I need your help! (an anyone else who reads manga related fanfiction). I need some of the most OVER-USED (and wrongly used) Japanese terms in English language fanfiction.
I'm writing an article for yuki-eiri.com, entitled, "Why not to call your lover a carp and other bad langauge uses"
And I think I made a bad usage with that title, it looks wrong but anyway.
Help, pwease? I'll give you a cookie! (I'd give you JJ but I don't own him).
I'm writing an article for yuki-eiri.com, entitled, "Why not to call your lover a carp and other bad langauge uses"
And I think I made a bad usage with that title, it looks wrong but anyway.
Help, pwease? I'll give you a cookie! (I'd give you JJ but I don't own him).
no subject
Date: 2005-08-05 11:27 pm (UTC)Erm, I don't even know if that's used a lot in fanfiction, but it definately fits the other categories and you know how the fangirls/fanboys LOVE that word to describe themselves.
And, on a final note. Don't forget to mention the fangirl japanese and how they can't even conjugate/put a sentence together right D: oh man. How embarrassing.
no subject
Date: 2005-08-06 01:20 am (UTC)hai
daijobu
okaa-san
ane-ue
otou-san
onii-chan
iie
daijobuka
hontou ni
houshi
sou ka
uhhh...I'm sure there's more...^^;
no subject
Date: 2005-08-06 03:08 am (UTC)no subject
Date: 2005-08-06 03:13 am (UTC)daijobu = alright (like,it's alright)
okaa-san = mother
ane-ue = My honorable older sister (funny as hell when that's said because msot people don't realize that the ue makes it very honorable)
otou-san = father
onii-chan = older brother
iie = no
daijobuka = are you alright?
hontou ni = really?
houshi = monk not to be confused with hoshii which means to want
sou ka = is that so?
okaa-san and otou-san are generally used when referring to somebody elses parents. like...watashi no tomodachi no okaa-san (my friend's mother), whereas if you're referring to your own (like, you're talking about them) you can use haha (mom) and chichi (dad)
no subject
Date: 2005-08-06 03:16 am (UTC)Anything you can think I might need to add to the article, any peeves of yours aobut language usage or anything?

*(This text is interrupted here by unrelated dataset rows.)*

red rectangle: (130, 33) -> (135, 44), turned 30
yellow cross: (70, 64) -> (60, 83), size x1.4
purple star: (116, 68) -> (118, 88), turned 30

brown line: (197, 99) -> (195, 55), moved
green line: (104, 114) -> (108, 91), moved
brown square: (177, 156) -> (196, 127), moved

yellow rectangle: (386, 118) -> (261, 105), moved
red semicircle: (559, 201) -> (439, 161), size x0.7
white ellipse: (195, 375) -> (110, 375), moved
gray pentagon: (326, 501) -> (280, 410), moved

My favorite fic bitcher has to have something.
no subject
Date: 2005-08-06 03:25 am (UTC)no subject
Date: 2005-08-06 04:01 am (UTC)Well, with my site owners permission I'll post the article here after it's posted there so you can see how it turned out.

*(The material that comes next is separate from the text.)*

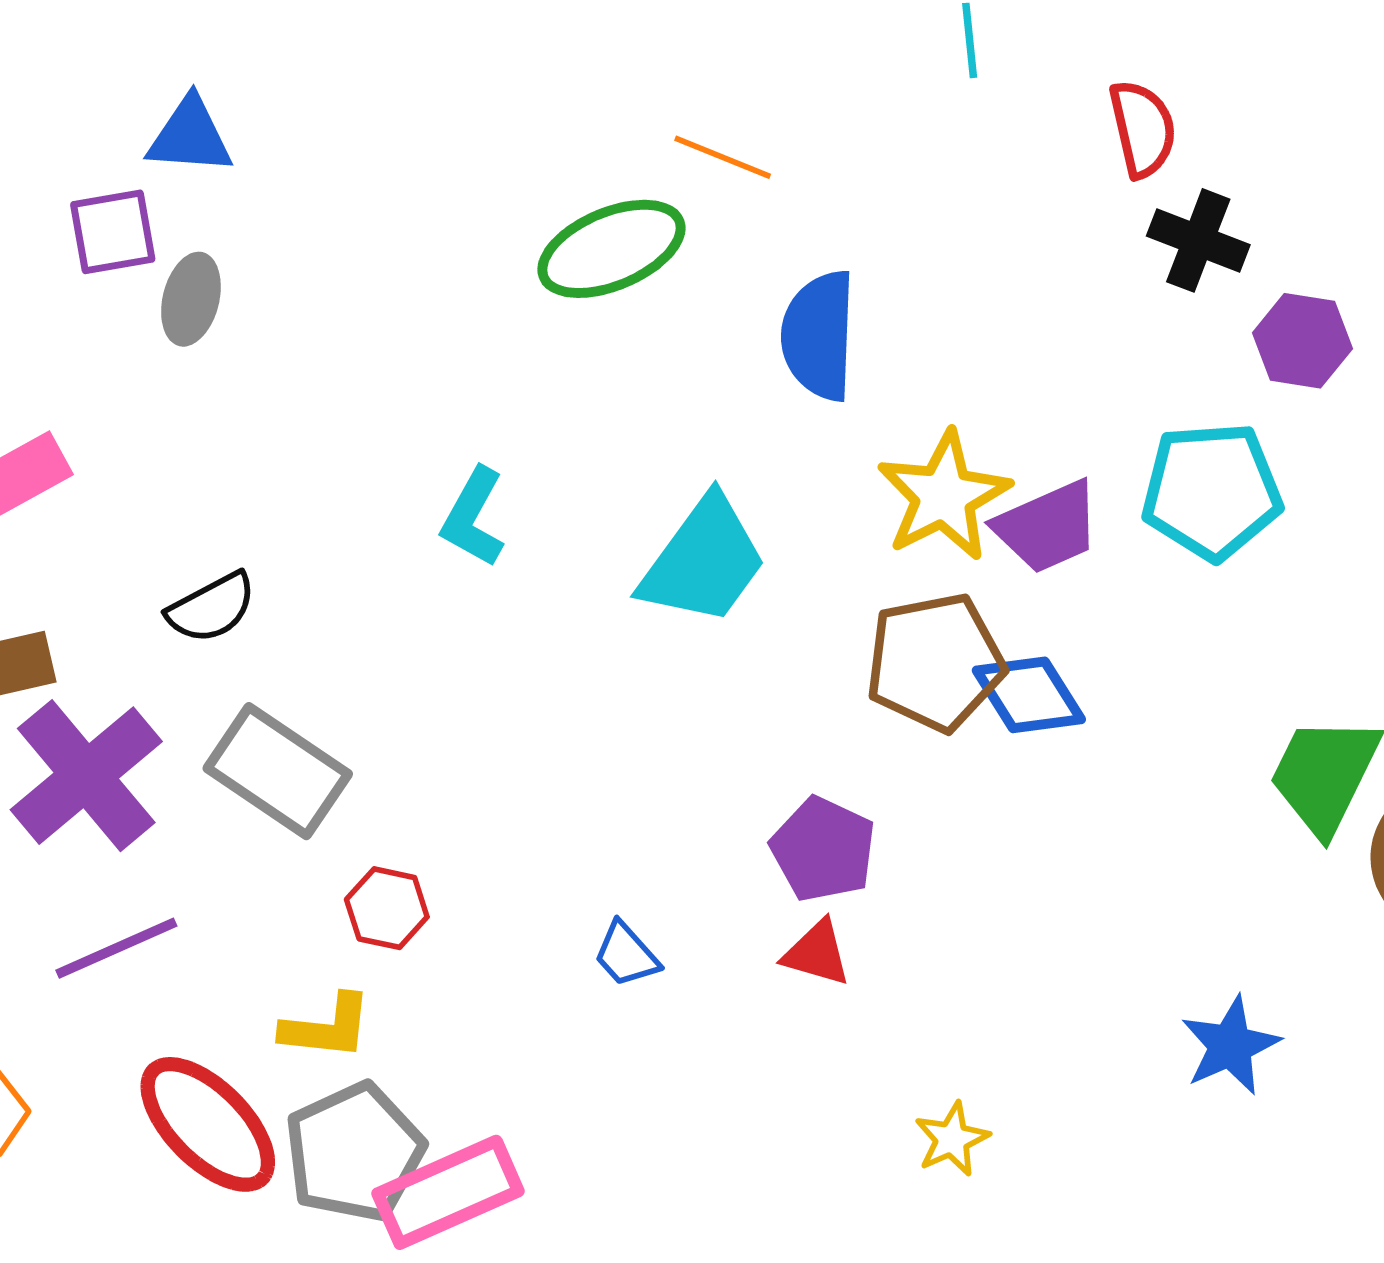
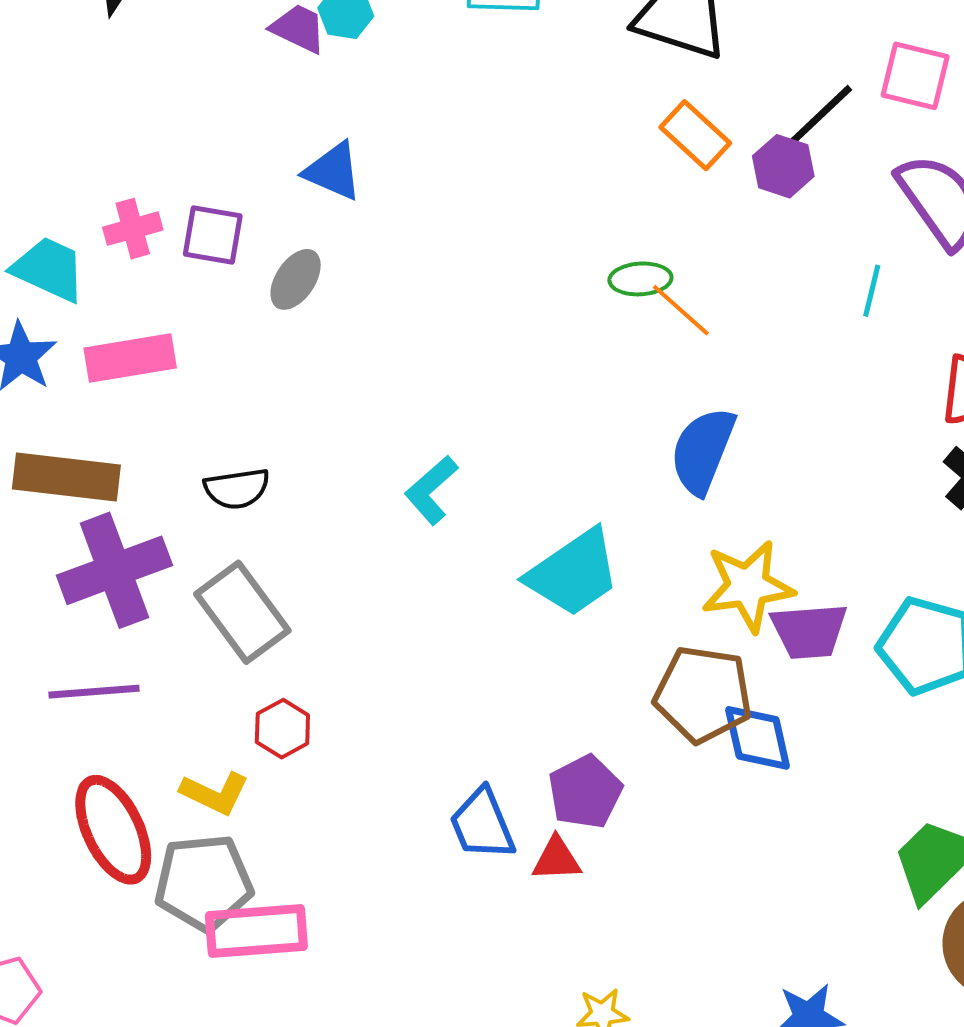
purple square: (113, 232) -> (213, 235), moved
green ellipse: (611, 249) -> (640, 279), moved, size x0.6
red triangle: (817, 953) -> (557, 859), turned -38
blue trapezoid: (626, 955) -> (482, 824), moved, size x1.5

After this I have a long article on the cannon and fannon pairings of gravitation and why they work/don't work/should have someone commited for thinking them up.
no subject
Date: 2005-08-06 05:15 am (UTC)no subject
Date: 2005-08-06 05:13 am (UTC)no subject
Date: 2005-08-06 08:34 am (UTC)I could really write an essay of my own about why young men don't ask each other "hontou desu ka" and "daijoubu desu ka"... Yes, your online dictionary probably told you it means "are you okay", but Japanese is a tad bit more complicated than that. Take a simple phrase, like "What are you doing?" In English, this could be said by just about anyone - a street thug, a lawyer, a little kid. In Japanese, you could say it in so many different ways, depending on who's talking to whom. "Nani shiyagaru, kono kusoyarou?!" would be what a street thug yells when his friend is doing something stupid. "Sumimasen ga, okyaku-sama wa nani wo nasatteimasu ka?" is what a clerk asks when someone walks into the store and starts riverdancing out of the blue. "Nani shiten' no?" is what a schoolgirl asks her best friend who is writing a love letter in class. See how the three phrases don't even look the same?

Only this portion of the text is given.